Source data:

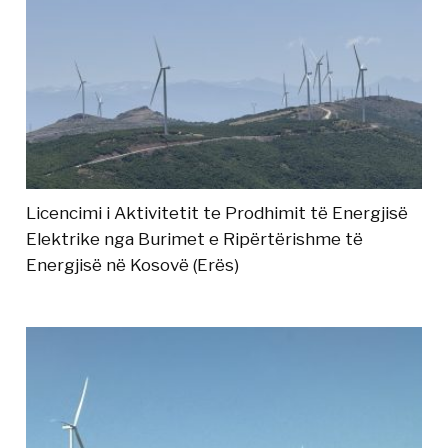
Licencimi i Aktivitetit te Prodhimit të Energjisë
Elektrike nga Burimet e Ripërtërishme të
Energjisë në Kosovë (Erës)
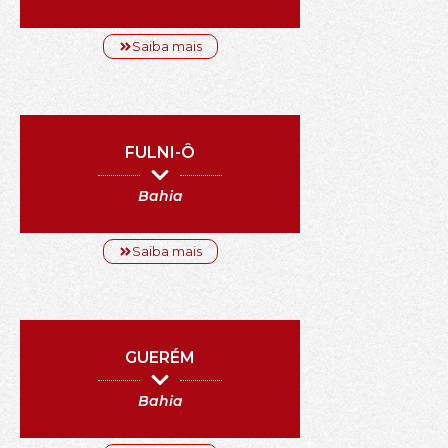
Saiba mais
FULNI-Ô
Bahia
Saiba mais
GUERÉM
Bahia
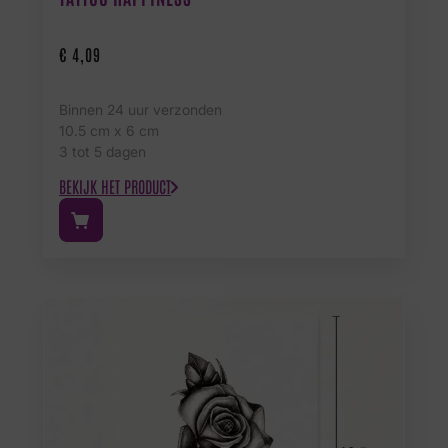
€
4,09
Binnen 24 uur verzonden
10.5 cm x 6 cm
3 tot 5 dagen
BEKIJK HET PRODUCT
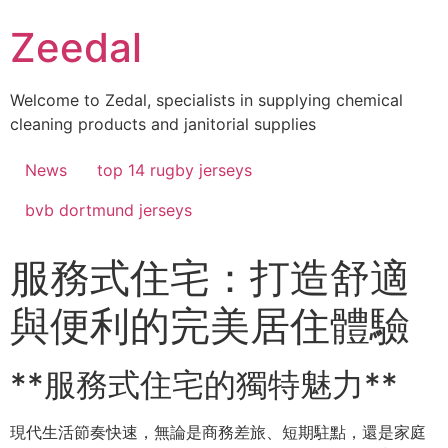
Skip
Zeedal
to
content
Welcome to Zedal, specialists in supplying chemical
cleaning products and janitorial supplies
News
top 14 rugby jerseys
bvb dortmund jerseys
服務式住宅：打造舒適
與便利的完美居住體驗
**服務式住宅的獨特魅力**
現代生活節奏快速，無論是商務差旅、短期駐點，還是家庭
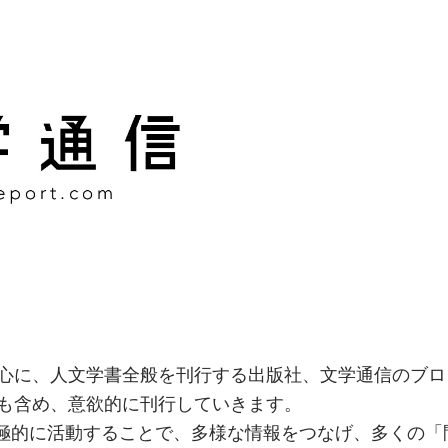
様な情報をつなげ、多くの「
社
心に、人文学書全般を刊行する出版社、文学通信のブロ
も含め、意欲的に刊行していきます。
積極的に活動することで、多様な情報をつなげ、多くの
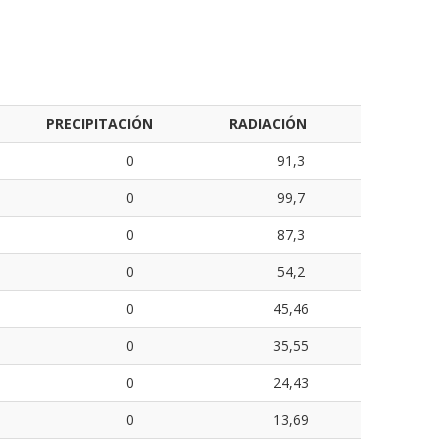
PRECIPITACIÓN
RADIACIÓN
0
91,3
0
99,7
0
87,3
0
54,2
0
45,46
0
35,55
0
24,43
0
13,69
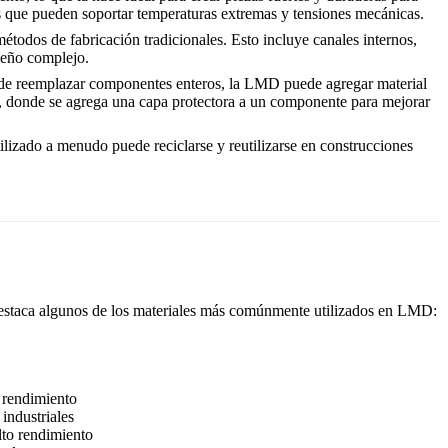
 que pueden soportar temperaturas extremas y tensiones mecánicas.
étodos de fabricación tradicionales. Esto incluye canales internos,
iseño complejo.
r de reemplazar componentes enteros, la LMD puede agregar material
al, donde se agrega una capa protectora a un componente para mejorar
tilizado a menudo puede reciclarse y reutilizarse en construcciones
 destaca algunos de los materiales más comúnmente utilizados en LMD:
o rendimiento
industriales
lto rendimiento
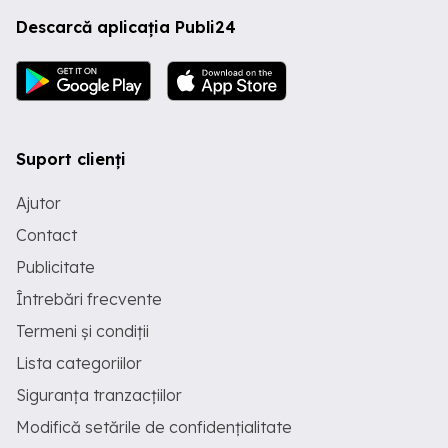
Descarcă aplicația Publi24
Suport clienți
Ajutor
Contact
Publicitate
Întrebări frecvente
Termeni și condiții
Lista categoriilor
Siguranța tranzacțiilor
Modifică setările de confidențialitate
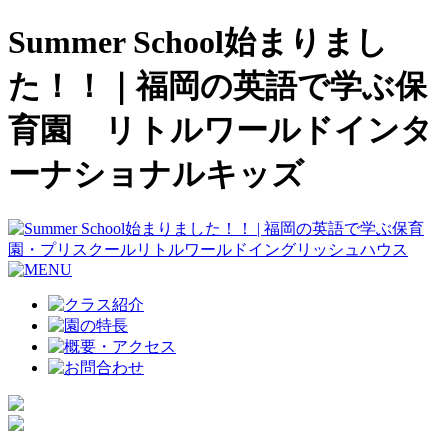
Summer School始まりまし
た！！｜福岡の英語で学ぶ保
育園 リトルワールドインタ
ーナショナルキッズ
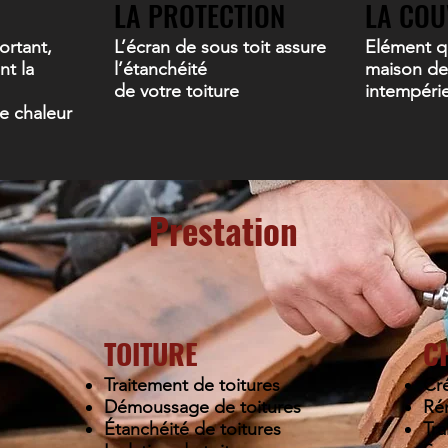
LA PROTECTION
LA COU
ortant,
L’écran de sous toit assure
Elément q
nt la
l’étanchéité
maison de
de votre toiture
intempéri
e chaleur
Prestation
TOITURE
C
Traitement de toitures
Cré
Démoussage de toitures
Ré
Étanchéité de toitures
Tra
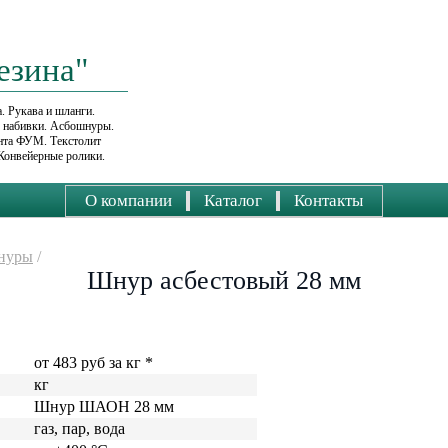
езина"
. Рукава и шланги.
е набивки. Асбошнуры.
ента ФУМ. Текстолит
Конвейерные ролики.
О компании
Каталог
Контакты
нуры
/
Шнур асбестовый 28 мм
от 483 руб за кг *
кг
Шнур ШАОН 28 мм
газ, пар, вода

* * *

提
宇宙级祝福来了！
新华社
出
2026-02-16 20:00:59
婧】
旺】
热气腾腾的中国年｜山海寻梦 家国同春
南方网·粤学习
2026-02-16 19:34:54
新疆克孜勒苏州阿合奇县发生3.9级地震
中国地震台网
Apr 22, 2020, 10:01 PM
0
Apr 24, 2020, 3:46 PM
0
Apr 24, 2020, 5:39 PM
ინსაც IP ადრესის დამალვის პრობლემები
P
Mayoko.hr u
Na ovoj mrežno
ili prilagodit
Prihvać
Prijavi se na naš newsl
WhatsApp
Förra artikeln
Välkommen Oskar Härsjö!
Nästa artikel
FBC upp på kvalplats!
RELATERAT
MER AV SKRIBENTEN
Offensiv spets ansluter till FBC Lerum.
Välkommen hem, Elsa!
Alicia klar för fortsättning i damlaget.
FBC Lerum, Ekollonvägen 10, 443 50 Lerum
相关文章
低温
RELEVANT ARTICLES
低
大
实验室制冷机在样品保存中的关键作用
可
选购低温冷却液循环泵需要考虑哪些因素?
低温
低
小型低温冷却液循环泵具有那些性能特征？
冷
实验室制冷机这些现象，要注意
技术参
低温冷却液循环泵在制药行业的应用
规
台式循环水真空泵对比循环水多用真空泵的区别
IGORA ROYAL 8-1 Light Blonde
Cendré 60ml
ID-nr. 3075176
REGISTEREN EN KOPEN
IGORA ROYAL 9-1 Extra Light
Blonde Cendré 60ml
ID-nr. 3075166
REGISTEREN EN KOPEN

The task: Search the data for the string "ROYAL" and copy out every line where it is found.

Expected answer:
IGORA ROYAL 8-1 Light Blonde
IGORA ROYAL 9-1 Extra Light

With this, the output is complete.